Concurrent Hash Map — Junior Level¶
Audience: Programmers who already know what a plain hash map is (Go
map, JavaHashMap, Pythondict) and now want to use one safely from multiple threads/goroutines.Focus: "What is a concurrent hash map?" and "How do I use one without corrupting my data?"
A concurrent hash map is a hash map (key → value store with average O(1) lookups) that is safe to read and write from many threads at the same time. This page explains why a plain hash map breaks under concurrency, the simplest fix (one big lock), and a first real example in Go, Java, and Python.
Table of Contents¶
- Introduction
- Prerequisites
- Glossary
- Why a Plain Hash Map Is Unsafe
- The Race Condition, Concretely
- The Simplest Fix — One Big Lock
- Core Concepts
- Big-O Summary
- Real-World Analogies
- Pros & Cons
- Code Examples
- Coding Patterns
- Error Handling
- Performance Tips
- Best Practices
- Edge Cases & Pitfalls
- Common Mistakes
- Cheat Sheet
- Visual Animation
- Summary
- Further Reading
Introduction¶
A normal hash map is one of the fastest data structures you can use: get and put are average O(1). But normal hash maps are built for single-threaded use. The moment two threads touch the same map at the same time — one reading, one writing, or both writing — you can get corrupted data, wrong answers, or even a crash.
A concurrent hash map is a hash map whose operations are thread-safe: many threads may call get, put, and delete simultaneously and the structure stays correct. Every mainstream language ships one:
| Language | Plain (unsafe under concurrency) | Concurrent (safe) |
|---|---|---|
| Go | map[K]V | sync.Map, or a map guarded by sync.Mutex/sync.RWMutex |
| Java | HashMap | ConcurrentHashMap |
| Python | dict | dict is mostly safe due to the GIL, but compound operations still need a Lock |
This page is the "what and how". The deeper "why lock striping" and "when sharding" comes in middle.md.
Prerequisites¶
- Required: Hash maps — keys, values, buckets, collisions, average O(1). See
../../05-basic-data-structures/05-hash-tables/junior.md. - Required: What a thread (or Go goroutine) is — an independent line of execution that can run at the same time as others.

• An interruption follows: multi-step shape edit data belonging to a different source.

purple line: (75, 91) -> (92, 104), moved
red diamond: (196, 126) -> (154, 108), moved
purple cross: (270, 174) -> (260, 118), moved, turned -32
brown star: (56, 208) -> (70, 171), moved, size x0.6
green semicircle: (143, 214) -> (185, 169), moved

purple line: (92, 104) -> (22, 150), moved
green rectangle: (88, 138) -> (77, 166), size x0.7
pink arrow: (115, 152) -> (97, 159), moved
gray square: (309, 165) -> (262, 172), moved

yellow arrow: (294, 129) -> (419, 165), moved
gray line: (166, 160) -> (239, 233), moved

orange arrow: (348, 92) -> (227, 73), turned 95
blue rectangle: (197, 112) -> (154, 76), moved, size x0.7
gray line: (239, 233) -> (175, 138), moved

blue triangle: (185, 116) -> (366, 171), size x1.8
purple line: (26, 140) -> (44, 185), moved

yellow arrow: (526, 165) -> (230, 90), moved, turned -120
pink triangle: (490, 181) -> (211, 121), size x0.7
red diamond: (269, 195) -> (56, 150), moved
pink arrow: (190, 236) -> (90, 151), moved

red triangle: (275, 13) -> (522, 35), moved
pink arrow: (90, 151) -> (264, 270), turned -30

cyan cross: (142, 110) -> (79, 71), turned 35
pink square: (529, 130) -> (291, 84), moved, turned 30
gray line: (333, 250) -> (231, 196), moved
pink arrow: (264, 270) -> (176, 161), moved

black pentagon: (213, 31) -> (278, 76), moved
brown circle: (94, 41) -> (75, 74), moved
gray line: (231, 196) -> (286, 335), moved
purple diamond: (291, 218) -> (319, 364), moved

- Helpful: What a lock / mutex is — a gate that only one thread may hold at a time.
- Helpful (cross-link): Compare-and-swap basics in
../15-cas/junior.md(referenced later when we explain lock-free maps).
Glossary¶
| Term | Definition |
|---|---|
| Thread / Goroutine | An independent unit of execution; multiple can run truly in parallel on multiple CPU cores. |
| Race condition | A bug where the result depends on the unpredictable timing of two or more threads. |
| Data race | A specific race where two threads access the same memory and at least one writes, with no synchronization. Undefined behavior in Go/Java/C++. |
| Mutex (lock) | A "mutual exclusion" gate: only the thread holding it may proceed; others wait. |
| RWMutex (read-write lock) | A lock allowing many readers OR one writer — readers don't block each other. |
| Critical section | The block of code protected by a lock. |
| Thread-safe | A structure whose operations behave correctly when called concurrently. |
| Atomic operation | An operation that completes in one indivisible step — no thread can see it half-done. |
| CAS (compare-and-swap) | An atomic "set X to B only if X currently equals A" instruction. The building block of lock-free maps. |
Why a Plain Hash Map Is Unsafe¶
A hash map is not a single number — it is an array of buckets, plus a size counter, plus internal state used during resizing. A single put may:
- Compute the bucket index from
hash(key). - Walk the bucket's chain to see if the key already exists.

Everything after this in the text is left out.